Ben Bartosik

June 15, 2026

The last month or so has been very dominated with tech-related reading (Zuboff, Wu, Hao, Doctorow) and I wanted to go in a bit of a different direction as I move into the summer so I picked up a book on Elinor Ostrom and Ostrom's more well known work, Governing the Commons. I've been tangentially aware of Ostrom but never actually read her despite my larger interests somewhat aligning.

I've spent most of the last week reading through some of Nordman's book just to get a bit of a primer on her work before diving into her. Here's a good jumping off point:

"Ostrom’s work, influenced by her anthropologist and sociologist colleagues, put the resource users front and centre.
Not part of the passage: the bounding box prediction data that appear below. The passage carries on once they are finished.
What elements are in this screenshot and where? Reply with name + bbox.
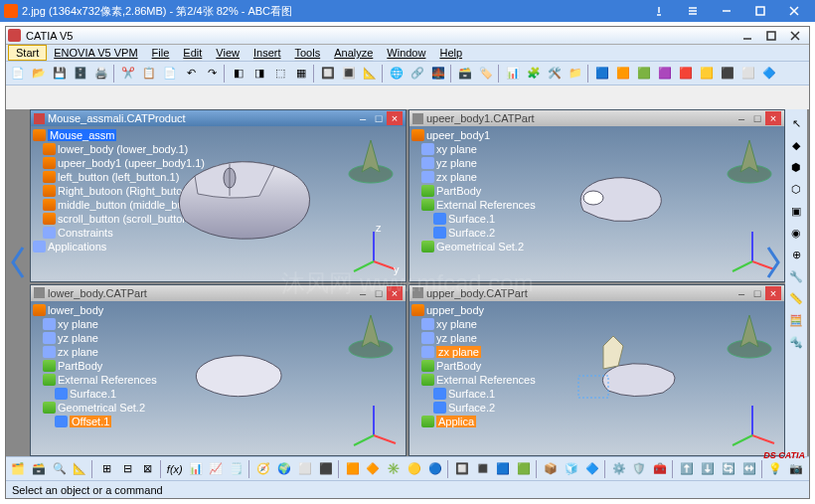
bt24[interactable]: 🟩 — [514, 459, 534, 479]
pane-minimize-icon[interactable]: – — [734, 286, 749, 300]
tb-btn7[interactable]: 📐 — [360, 64, 380, 84]
tb-cut-icon[interactable]: ✂️ — [118, 64, 138, 84]
bt31[interactable]: ⬆️ — [677, 459, 697, 479]
model-upper-body-exploded[interactable] — [549, 321, 698, 420]
rt-btn9[interactable]: 📏 — [786, 288, 806, 308]
tb-btn19[interactable]: 🟩 — [634, 64, 654, 84]
bt5[interactable]: ⊞ — [96, 459, 116, 479]
bt11[interactable]: 🗒️ — [227, 459, 246, 479]
tree-upper-body[interactable]: upper_body xy plane yz plane zx plane Pa… — [411, 303, 536, 428]
viewer-minimize-button[interactable] — [710, 0, 743, 22]
bt-fx[interactable]: f(x) — [165, 459, 185, 479]
bt22[interactable]: ◼️ — [473, 459, 493, 479]
rt-btn5[interactable]: ▣ — [786, 201, 806, 221]
bt4[interactable]: 📐 — [71, 459, 90, 479]
tb-btn5[interactable]: 🔲 — [318, 64, 338, 84]
tb-btn1[interactable]: ◧ — [229, 64, 248, 84]
tb-btn9[interactable]: 🔗 — [408, 64, 427, 84]
bt3[interactable]: 🔍 — [50, 459, 70, 479]
tb-btn6[interactable]: 🔳 — [339, 64, 359, 84]
bt13[interactable]: 🌍 — [274, 459, 294, 479]
viewer-pin-icon[interactable] — [642, 0, 676, 22]
pane-minimize-icon[interactable]: – — [734, 111, 749, 125]
bt10[interactable]: 📈 — [207, 459, 227, 479]
pane-close-icon[interactable]: × — [387, 111, 403, 125]
viewer-maximize-button[interactable] — [743, 0, 777, 22]
tb-redo-icon[interactable]: ↷ — [202, 64, 222, 84]
tb-paste-icon[interactable]: 📄 — [160, 64, 180, 84]
pane-maximize-icon[interactable]: □ — [749, 111, 765, 125]
menu-view[interactable]: View — [209, 46, 246, 60]
menu-analyze[interactable]: Analyze — [327, 46, 380, 60]
menu-file[interactable]: File — [145, 46, 177, 60]
rt-btn3[interactable]: ⬢ — [786, 157, 806, 177]
tb-btn10[interactable]: 🌉 — [428, 64, 448, 84]
bt27[interactable]: 🔷 — [582, 459, 602, 479]
tb-btn4[interactable]: ▦ — [291, 64, 311, 84]
bt36[interactable]: 📷 — [786, 459, 806, 479]
viewer-menu-icon[interactable] — [676, 0, 710, 22]
pane-maximize-icon[interactable]: □ — [371, 286, 387, 300]
bt17[interactable]: 🔶 — [363, 459, 383, 479]
bt14[interactable]: ⬜ — [295, 459, 315, 479]
catia-maximize-button[interactable] — [759, 28, 783, 44]
tb-btn21[interactable]: 🟥 — [676, 64, 696, 84]
tb-btn11[interactable]: 🗃️ — [455, 64, 475, 84]
menu-start[interactable]: Start — [8, 45, 47, 61]
bt26[interactable]: 🧊 — [562, 459, 581, 479]
viewer-next-arrow[interactable] — [761, 233, 785, 292]
model-mouse-assembly[interactable] — [160, 146, 329, 255]
bt19[interactable]: 🟡 — [405, 459, 424, 479]
tb-btn13[interactable]: 📊 — [503, 64, 523, 84]
pane-minimize-icon[interactable]: – — [355, 286, 371, 300]
bt23[interactable]: 🟦 — [493, 459, 513, 479]
tb-btn8[interactable]: 🌐 — [387, 64, 407, 84]
tb-copy-icon[interactable]: 📋 — [139, 64, 159, 84]
tb-print-icon[interactable]: 🖨️ — [91, 64, 111, 84]
model-lower-body[interactable] — [180, 341, 299, 411]
bt25[interactable]: 📦 — [541, 459, 561, 479]
compass-icon[interactable] — [344, 307, 398, 361]
rt-btn10[interactable]: 🧮 — [786, 310, 806, 330]
menu-tools[interactable]: Tools — [287, 46, 327, 60]
bt12[interactable]: 🧭 — [253, 459, 273, 479]
pane-titlebar[interactable]: Mouse_assmali.CATProduct – □ × — [31, 110, 406, 126]
tb-save-icon[interactable]: 💾 — [50, 64, 70, 84]
tb-btn23[interactable]: ⬛ — [718, 64, 737, 84]
menu-edit[interactable]: Edit — [176, 46, 209, 60]
bt35[interactable]: 💡 — [766, 459, 786, 479]
bt7[interactable]: ⊠ — [138, 459, 158, 479]
bt15[interactable]: ⬛ — [316, 459, 336, 479]
rt-btn8[interactable]: 🔧 — [786, 266, 806, 286]
compass-icon[interactable] — [344, 132, 398, 186]
rt-btn6[interactable]: ◉ — [786, 223, 806, 243]
tb-btn15[interactable]: 🛠️ — [545, 64, 565, 84]
tb-btn14[interactable]: 🧩 — [524, 64, 544, 84]
tb-btn25[interactable]: 🔷 — [759, 64, 779, 84]
tb-btn3[interactable]: ⬚ — [270, 64, 290, 84]
bt21[interactable]: 🔲 — [452, 459, 472, 479]
catia-close-button[interactable] — [783, 28, 807, 44]
bt2[interactable]: 🗃️ — [29, 459, 49, 479]
bt16[interactable]: 🟧 — [343, 459, 363, 479]
tb-btn18[interactable]: 🟧 — [613, 64, 633, 84]
bt34[interactable]: ↔️ — [739, 459, 759, 479]
tb-btn16[interactable]: 📁 — [566, 64, 585, 84]
rt-select-icon[interactable]: ↖ — [786, 113, 806, 133]
tb-btn22[interactable]: 🟨 — [697, 64, 717, 84]
tree-lower-body[interactable]: lower_body xy plane yz plane zx plane Pa… — [33, 303, 157, 428]
bt20[interactable]: 🔵 — [425, 459, 445, 479]
compass-icon[interactable] — [723, 132, 776, 186]
pane-close-icon[interactable]: × — [387, 286, 403, 300]
viewer-prev-arrow[interactable] — [6, 233, 30, 292]
pane-close-icon[interactable]: × — [765, 111, 781, 125]
tb-save2-icon[interactable]: 🗄️ — [71, 64, 90, 84]
bt29[interactable]: 🛡️ — [630, 459, 650, 479]
bt9[interactable]: 📊 — [186, 459, 206, 479]
bt6[interactable]: ⊟ — [117, 459, 137, 479]
menu-insert[interactable]: Insert — [246, 46, 288, 60]
pane-maximize-icon[interactable]: □ — [371, 111, 387, 125]
bt28[interactable]: ⚙️ — [609, 459, 629, 479]
menu-help[interactable]: Help — [432, 46, 469, 60]
bt18[interactable]: ✳️ — [384, 459, 404, 479]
Too often the assumption was that the resource users don’t know anything and it is up to the government to impose rules. This colonial attitude was not universally true and often harmful... What [Ostrom] learned was the government isn’t the only way to manage a common-pool resource. Neither is private property the only way. In between these extremes are communities—large and small, formal and informal—and the institutions they use to govern their resources. Community is nowhere to be found in Hardin’s tragedy of the commons." (emphasis mine)

I appreciate that this is offering a bit of a third way beyond the public-private dichotomy that is easy to get locked into. Ostrom's work seems to sit if a fuzzier middle ground, one that makes space for both sides when necessary but is more focused on the way communities have successfully managed their common resources on their own.